Cette histoire, qui aux yeux de pas mal de pisse-vinaigre – dont ma femme – pourrait passer pour une amourette de gosses pourrait être en fait peut-être bien plus que ça.
J’ai évoqué cette histoire devant trois personnes très différentes, à des années d’intervalle.
Pour deux d’entre elles, au vu de tout ce que j’expose, il y aurait de grandes chances que Marité soit plus que mon tout premier amour. Mais qu’elle soit tout simplement... ma sœur. Ce qui expliquerait qu'on ait été habillés pareil, la réaction de mon père, l'hostilité de la grand-mère, cette sensation de vide intérieur qui ne m’a jamais quitté depuis cette époque.
Cette envie folle de la retrouver.
Je ne le saurai jamais....
18:45 Publié dans beaux moments, ceux que j'aime, moi | Lien permanent | Commentaires (8) | Tags : ma soeur marité
Commentaires
c'est tellement touchant que je te souhaite de tout coeur de la retrouver un jour.

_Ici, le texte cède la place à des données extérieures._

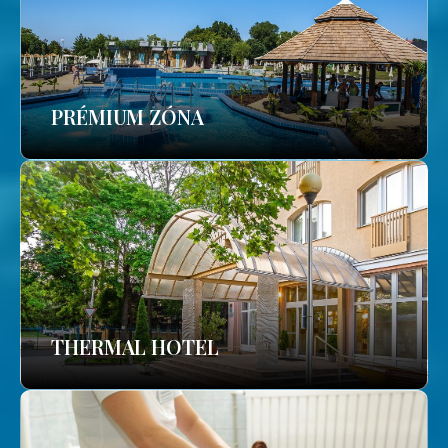
PRÉMIUM ZÓNA
THERMAL HOTEL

j'ai retrouvé tout à fait fortuitement un vieux copain de classe dans une réception parmi 250 à 300 personnes;A trente mètres sur une pelouse noire de monde,j'ai soudain dit à ma femme "le garçon là-bas c'est Philippe M.,on s'est approché et il m'a regardé et dit "Alain,pas possible" à croire que 40 ans après on n'avait pas trop changé...
Que tu as bien fait de quitter psy,la liste des blogs mis à jour est bloquée depuis une semaine au moins.Passe une bonne soirée.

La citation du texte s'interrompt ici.